我注意到您在创建数据集时似乎遗漏了数据帧(DataFrame)的变量名。在重现数据集时,请使用以下代码:
import pandas as pd
df_A = pd.DataFrame({
'Col_A': ['a10', 'a11', 'a12', 'a13'],
'Col_B': ['b10', 'b11', 'b12', 'b13'],
'Col_C': ['', '', '10', ''],
'Col_D': ['', '', '11', '']
})
df_B = pd.DataFrame({
'Col_A': ['a10', 'a11', 'a12', 'a13'],
'Col_B': ['b10', 'b11', 'b12', 'b13'],
'Col_C': ['12', '15', '', ''],
'Col_D': ['13', '16', '', '']
})
df_C = pd.DataFrame({
'Col_A': ['a10', 'a11', 'a12', 'a13'],
'Col_B': ['b10', 'b11', 'b12', 'b13'],
'Col_C': ['', '', '17', '20'],
'Col_D': ['', '', '18', '21']
})
然后,您可以使用以下代码将它们连接起来以获得所需的最终数据集:
concat_all = pd.concat([df_A, df_B, df_C], axis=0, ignore_index=True)
这将创建所需的最终数据集。希望这对您有所帮助!
英文:
I am trying to concatenate 3 datasets with same 4 column names and the resultant set is not what I am expecting.

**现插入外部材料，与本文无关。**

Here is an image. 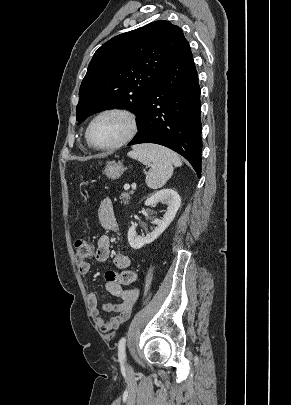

The datasets look like
**dataset A **
| Col_A | Col_B |Col_C | Col_D|
| ------ | ------|------|------|
| a10 | b10 | | |
| a11 | b11 | | |
| a12 | b12 | 10 | 11 |
| a13 | b13 | | |
**dataset B **
| Col_A | Col_B |Col_C | Col_D|
| ------| ----- |------|------|
| a10 | b10 | 12 | 13 |
| a11 | b11 | 15 | 16 |
| a12 | b12 | | |
| a13 | b13 | | |
**dataset C **
| Col_A | Col_B |Col_C | Col_D|
| ----- | ----- |------|------|
| a10 | b10 | | |
| a11 | b11 | | |
| a12 | b12 |17 | 18 |
| a13 | b13 |20 | 21 |
Resultant dataset I need to look like is after concatenating the datasets in the sequence:
**dataset final **
| Col_A | Col_B |Col_C | Col_D|
| ----- | ----- |------|------|
| a10 | b10 |12 | 13 |
| a11 | b11 | 15 | 16 |
| a12 | b12 | 17 | 18 |
| a13 | b13 | 20 | 21 |
I tried the normal concat()
method but I am not able to solve the part where the values are being replaced when concatenation done in the sequence.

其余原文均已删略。